**WHAT TO WORK ON**
Word for word, restate the entries below, but exclude the images.

(Dataset entries)

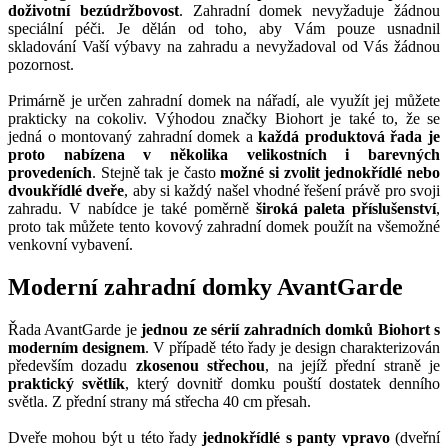
doživotní bezúdržbovost
. Zahradní domek nevyžaduje žádnou
speciální péči. Je dělán od toho, aby Vám pouze usnadnil
skladování Vaší výbavy na zahradu a nevyžadoval od Vás žádnou
pozornost.
Primárně je určen zahradní domek na nářadí, ale využít jej můžete
prakticky na cokoliv. Výhodou značky Biohort je také to, že se
jedná o montovaný zahradní domek a
každá produktová řada je
proto nabízena v několika velikostních i barevných
provedeních
. Stejně tak je často
možné si zvolit jednokřídlé nebo
dvoukřídlé dveře
, aby si každý našel vhodné řešení právě pro svoji
zahradu. V nabídce je také poměrně
široká paleta příslušenství
,
proto tak můžete tento kovový zahradní domek použít na všemožné
venkovní vybavení.
Moderní zahradní domky AvantGarde
Řada AvantGarde je
jednou ze sérií zahradních domků Biohort s
moderním designem
. V případě této řady je design charakterizován
především dozadu
zkosenou střechou
, na jejíž přední straně je
praktický světlík
, který dovnitř domku pouští dostatek denního
světla. Z přední strany má střecha 40 cm přesah.
Dveře mohou být u této řady
jednokřídlé s panty vpravo
(dveřní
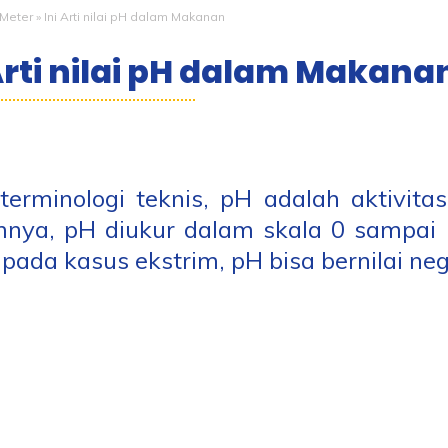
Meter
»
Ini Arti nilai pH dalam Makanan
Arti nilai pH dalam Makana
terminologi teknis, pH adalah aktivitas
ya, pH diukur dalam skala 0 sampai 14
pada kasus ekstrim, pH bisa bernilai nega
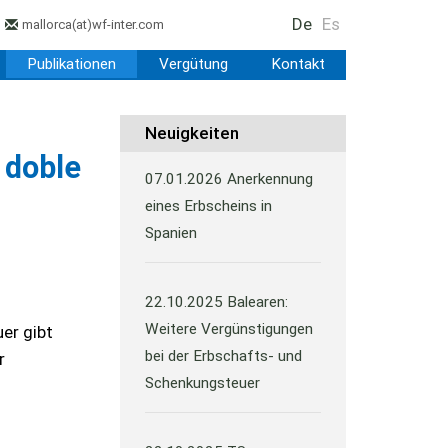
De
Es
mallorca
(at)
wf-inter.com
Publikationen
Vergütung
Kontakt
Neuigkeiten
 doble
07.01.2026
Anerkennung
eines Erbscheins in
Spanien
22.10.2025
Balearen:
Weitere Vergünstigungen
er gibt
bei der Erbschafts- und
r
Schenkungsteuer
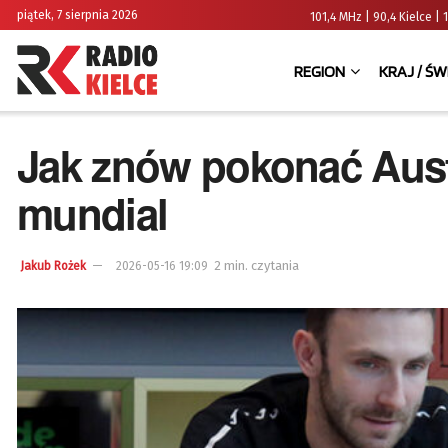
piątek, 7 sierpnia 2026
101,4 MHz | 90,4 Kielce
REGION
KRAJ / ŚW
Jak znów pokonać Aust
mundial
2 min. czytania
Jakub Rożek
2026-05-16 19:09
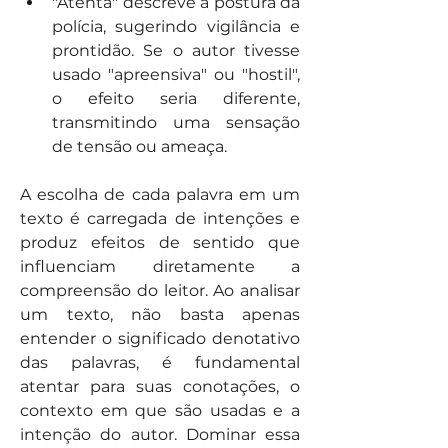
"Atenta" descreve a postura da 
polícia, sugerindo vigilância e 
prontidão. Se o autor tivesse 
usado "apreensiva" ou "hostil", 
o efeito seria diferente, 
transmitindo uma sensação 
de tensão ou ameaça.
A escolha de cada palavra em um 
texto é carregada de intenções e 
produz efeitos de sentido que 
influenciam diretamente a 
compreensão do leitor. Ao analisar 
um texto, não basta apenas 
entender o significado denotativo 
das palavras, é fundamental 
atentar para suas conotações, o 
contexto em que são usadas e a 
intenção do autor. Dominar essa 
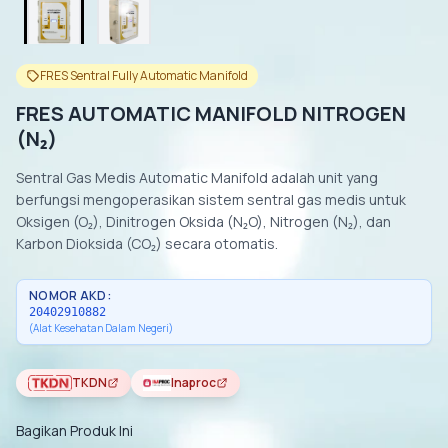
FRES Sentral Fully Automatic Manifold
FRES AUTOMATIC MANIFOLD NITROGEN
(N₂)
Sentral Gas Medis Automatic Manifold adalah unit yang
berfungsi mengoperasikan sistem sentral gas medis untuk
Oksigen (O₂), Dinitrogen Oksida (N₂O), Nitrogen (N₂), dan
Karbon Dioksida (CO₂) secara otomatis.
NOMOR AKD:
20402910882
(Alat Kesehatan Dalam Negeri)
TKDN
Inaproc
Bagikan Produk Ini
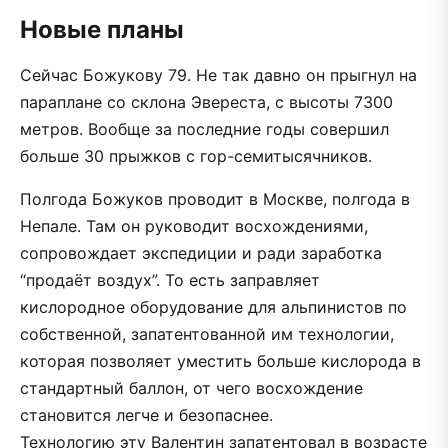
Новые планы
Сейчас Божукову 79. Не так давно он прыгнул на
параплане со склона Эвереста, с высоты 7300
метров. Вообще за последние годы совершил
больше 30 прыжков с гор-семитысячников.
Полгода Божуков проводит в Москве, полгода в
Непале. Там он руководит восхождениями,
сопровождает экспедиции и ради заработка
“продаёт воздух”. То есть заправляет
кислородное оборудование для альпинистов по
собственной, запатентованной им технологии,
которая позволяет уместить больше кислорода в
стандартный баллон, от чего восхождение
становится легче и безопаснее.
Технологию эту Валентин запатентовал в возрасте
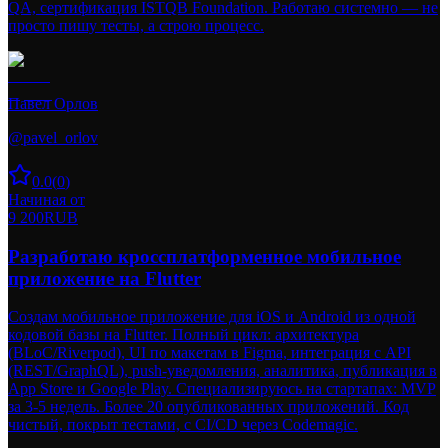
QA, сертификация ISTQB Foundation. Работаю системно — не
просто пишу тесты, а строю процесс.
Павел Орлов
@
pavel_orlov
0.0
(
0
)
Начиная от
9 200
RUB
Разработаю кроссплатформенное мобильное
приложение на Flutter
Создам мобильное приложение для iOS и Android из одной
кодовой базы на Flutter. Полный цикл: архитектура
(BLoC/Riverpod), UI по макетам в Figma, интеграция с API
(REST/GraphQL), push-уведомления, аналитика, публикация в
App Store и Google Play. Специализируюсь на стартапах: MVP
за 3-5 недель. Более 20 опубликованных приложений. Код
чистый, покрыт тестами, с CI/CD через Codemagic.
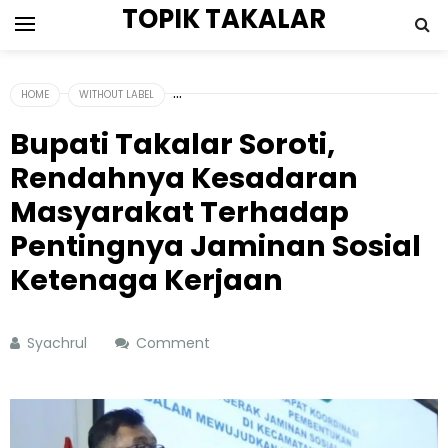
TOPIK TAKALAR
HOME
WITHOUT LABEL
Bupati Takalar Soroti,
Rendahnya Kesadaran
Masyarakat Terhadap
Pentingnya Jaminan Sosial
Ketenaga Kerjaan
Syachrul
Comment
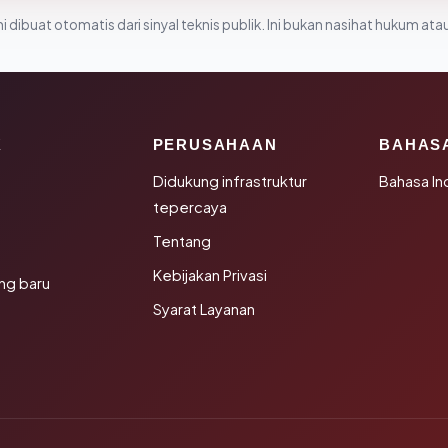
i dibuat otomatis dari sinyal teknis publik. Ini bukan nasihat hukum atau
K
PERUSAHAAN
BAHAS
Didukung infrastruktur
Bahasa In
tepercaya
Tentang
Kebijakan Privasi
ng baru
Syarat Layanan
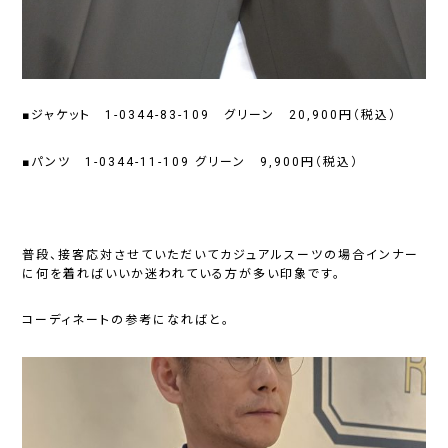
■ジャケット 1-0344-83-109 グリーン 20,900円（税込）
■パンツ 1-0344-11-109 グリーン 9,900円（税込）
普段、接客応対させていただいてカジュアルスーツの場合インナー
に何を着ればいいか迷われている方が多い印象です。
コーディネートの参考になればと。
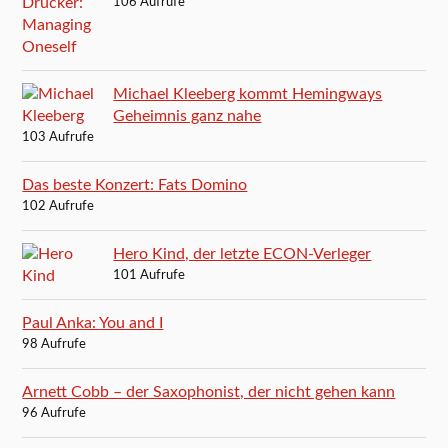
106 Aufrufe
Michael Kleeberg kommt Hemingways
Geheimnis ganz nahe
103 Aufrufe
Das beste Konzert: Fats Domino
102 Aufrufe
Hero Kind, der letzte ECON-Verleger
101 Aufrufe
Paul Anka: You and I
98 Aufrufe
Arnett Cobb – der Saxophonist, der nicht gehen kann
96 Aufrufe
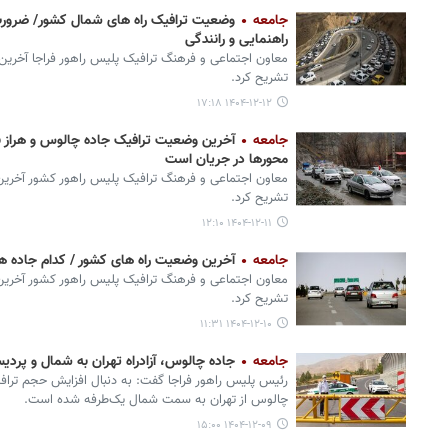
جامعه
وضعیت ترافیک راه های شمال کشور/ ضرورت ت
راهنمایی و رانندگی
معاون اجتماعی و فرهنگ ترافیک پلیس راهور فراجا آخرین
تشریح کرد.
۱۴۰۴-۱۲-۱۲ ۱۷:۱۸
جامعه
آخرین وضعیت ترافیک جاده چالوس و هراز بر
محورها در جریان است
معاون اجتماعی و فرهنگ ترافیک پلیس راهور کشور آخرین 
تشریح کرد.
۱۴۰۴-۱۲-۱۱ ۱۲:۱۰
جامعه
آخرین وضعیت راه های کشور / کدام جاده 
معاون اجتماعی و فرهنگ ترافیک پلیس راهور کشور آخرین 
تشریح کرد.
۱۴۰۴-۱۲-۱۰ ۱۱:۳۱
جامعه
جاده چالوس، آزادراه تهران به شمال و پرد
رئیس پلیس راهور فراجا گفت: به دنبال افزایش حجم تراف
چالوس از تهران به سمت شمال یک‌طرفه شده است.
۱۴۰۴-۱۲-۰۹ ۱۵:۰۰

**RESPONSE BELOW**
doživotní bezúdržbovost
. Zahradní domek nevyžaduje žádnou
speciální péči. Je dělán od toho, aby Vám pouze usnadnil
skladování Vaší výbavy na zahradu a nevyžadoval od Vás žádnou
pozornost.
Primárně je určen zahradní domek na nářadí, ale využít jej můžete
prakticky na cokoliv. Výhodou značky Biohort je také to, že se
jedná o montovaný zahradní domek a
každá produktová řada je
proto nabízena v několika velikostních i barevných
provedeních
. Stejně tak je často
možné si zvolit jednokřídlé nebo
dvoukřídlé dveře
, aby si každý našel vhodné řešení právě pro svoji
zahradu. V nabídce je také poměrně
široká paleta příslušenství
,
proto tak můžete tento kovový zahradní domek použít na všemožné
venkovní vybavení.
Moderní zahradní domky AvantGarde
Řada AvantGarde je
jednou ze sérií zahradních domků Biohort s
moderním designem
. V případě této řady je design charakterizován
především dozadu
zkosenou střechou
, na jejíž přední straně je
praktický světlík
, který dovnitř domku pouští dostatek denního
světla. Z přední strany má střecha 40 cm přesah.
Dveře mohou být u této řady
jednokřídlé s panty vpravo
(dveřní
Meter
»
Ini Arti nilai pH dalam Makanan
Arti nilai pH dalam Makana
terminologi teknis, pH adalah aktivitas
ya, pH diukur dalam skala 0 sampai 14
pada kasus ekstrim, pH bisa bernilai nega
De
Es
mallorca
(at)
wf-inter.com
Publikationen
Vergütung
Kontakt
Neuigkeiten
 doble
07.01.2026
Anerkennung
eines Erbscheins in
Spanien
22.10.2025
Balearen:
Weitere Vergünstigungen
er gibt
bei der Erbschafts- und
r
Schenkungsteuer
piątek, 7 sierpnia 2026
101,4 MHz | 90,4 Kielce
REGION
KRAJ / ŚW
Jak znów pokonać Aust
mundial
2 min. czytania
Jakub Rożek
2026-05-16 19:09
"Atenta" descreve a postura da 
polícia, sugerindo vigilância e 
prontidão. Se o autor tivesse 
usado "apreensiva" ou "hostil", 
o efeito seria diferente, 
transmitindo uma sensação 
de tensão ou ameaça.
A escolha de cada palavra em um 
texto é carregada de intenções e 
produz efeitos de sentido que 
influenciam diretamente a 
compreensão do leitor. Ao analisar 
um texto, não basta apenas 
entender o significado denotativo 
das palavras, é fundamental 
atentar para suas conotações, o 
contexto em que são usadas e a 
intenção do autor. Dominar essa 
FRES Sentral Fully Automatic Manifold
FRES AUTOMATIC MANIFOLD NITROGEN
(N₂)
Sentral Gas Medis Automatic Manifold adalah unit yang
berfungsi mengoperasikan sistem sentral gas medis untuk
Oksigen (O₂), Dinitrogen Oksida (N₂O), Nitrogen (N₂), dan
Karbon Dioksida (CO₂) secara otomatis.
NOMOR AKD:
20402910882
(Alat Kesehatan Dalam Negeri)
TKDN
Inaproc
Bagikan Produk Ini
Новые планы
Сейчас Божукову 79. Не так давно он прыгнул на
параплане со склона Эвереста, с высоты 7300
метров. Вообще за последние годы совершил
больше 30 прыжков с гор-семитысячников.
Полгода Божуков проводит в Москве, полгода в
Непале. Там он руководит восхождениями,
сопровождает экспедиции и ради заработка
“продаёт воздух”. То есть заправляет
кислородное оборудование для альпинистов по
собственной, запатентованной им технологии,
которая позволяет уместить больше кислорода в
стандартный баллон, от чего восхождение
становится легче и безопаснее.
Технологию эту Валентин запатентовал в возрасте
QA, сертификация ISTQB Foundation. Работаю системно — не
просто пишу тесты, а строю процесс.
Павел Орлов
@
pavel_orlov
0.0
(
0
)
Начиная от
9 200
RUB
Разработаю кроссплатформенное мобильное
приложение на Flutter
Создам мобильное приложение для iOS и Android из одной
кодовой базы на Flutter. Полный цикл: архитектура
(BLoC/Riverpod), UI по макетам в Figma, интеграция с API
(REST/GraphQL), push-уведомления, аналитика, публикация в
App Store и Google Play. Специализируюсь на стартапах: MVP
за 3-5 недель. Более 20 опубликованных приложений. Код
чистый, покрыт тестами, с CI/CD через Codemagic.
TOPIK TAKALAR
HOME
WITHOUT LABEL
Bupati Takalar Soroti,
Rendahnya Kesadaran
Masyarakat Terhadap
Pentingnya Jaminan Sosial
Ketenaga Kerjaan
Syachrul
Comment
i dibuat otomatis dari sinyal teknis publik. Ini bukan nasihat hukum atau
K
PERUSAHAAN
BAHAS
Didukung infrastruktur
Bahasa In
tepercaya
Tentang
Kebijakan Privasi
ng baru
Syarat Layanan
■ジャケット 1-0344-83-109 グリーン 20,900円（税込）
■パンツ 1-0344-11-109 グリーン 9,900円（税込）
普段、接客応対させていただいてカジュアルスーツの場合インナー
に何を着ればいいか迷われている方が多い印象です。
コーディネートの参考になればと。
106 Aufrufe
Michael Kleeberg kommt Hemingways
Geheimnis ganz nahe
103 Aufrufe
Das beste Konzert: Fats Domino
102 Aufrufe
Hero Kind, der letzte ECON-Verleger
101 Aufrufe
Paul Anka: You and I
98 Aufrufe
Arnett Cobb – der Saxophonist, der nicht gehen kann
96 Aufrufe
جامعه
وضعیت ترافیک راه های شمال کشور/ ضرورت ت
راهنمایی و رانندگی
معاون اجتماعی و فرهنگ ترافیک پلیس راهور فراجا آخرین
تشریح کرد.
۱۴۰۴-۱۲-۱۲ ۱۷:۱۸
جامعه
آخرین وضعیت ترافیک جاده چالوس و هراز بر
محورها در جریان است
معاون اجتماعی و فرهنگ ترافیک پلیس راهور کشور آخرین 
تشریح کرد.
۱۴۰۴-۱۲-۱۱ ۱۲:۱۰
جامعه
آخرین وضعیت راه های کشور / کدام جاده 
معاون اجتماعی و فرهنگ ترافیک پلیس راهور کشور آخرین 
تشریح کرد.
۱۴۰۴-۱۲-۱۰ ۱۱:۳۱
جامعه
جاده چالوس، آزادراه تهران به شمال و پرد
رئیس پلیس راهور فراجا گفت: به دنبال افزایش حجم تراف
چالوس از تهران به سمت شمال یک‌طرفه شده است.
۱۴۰۴-۱۲-۰۹ ۱۵:۰۰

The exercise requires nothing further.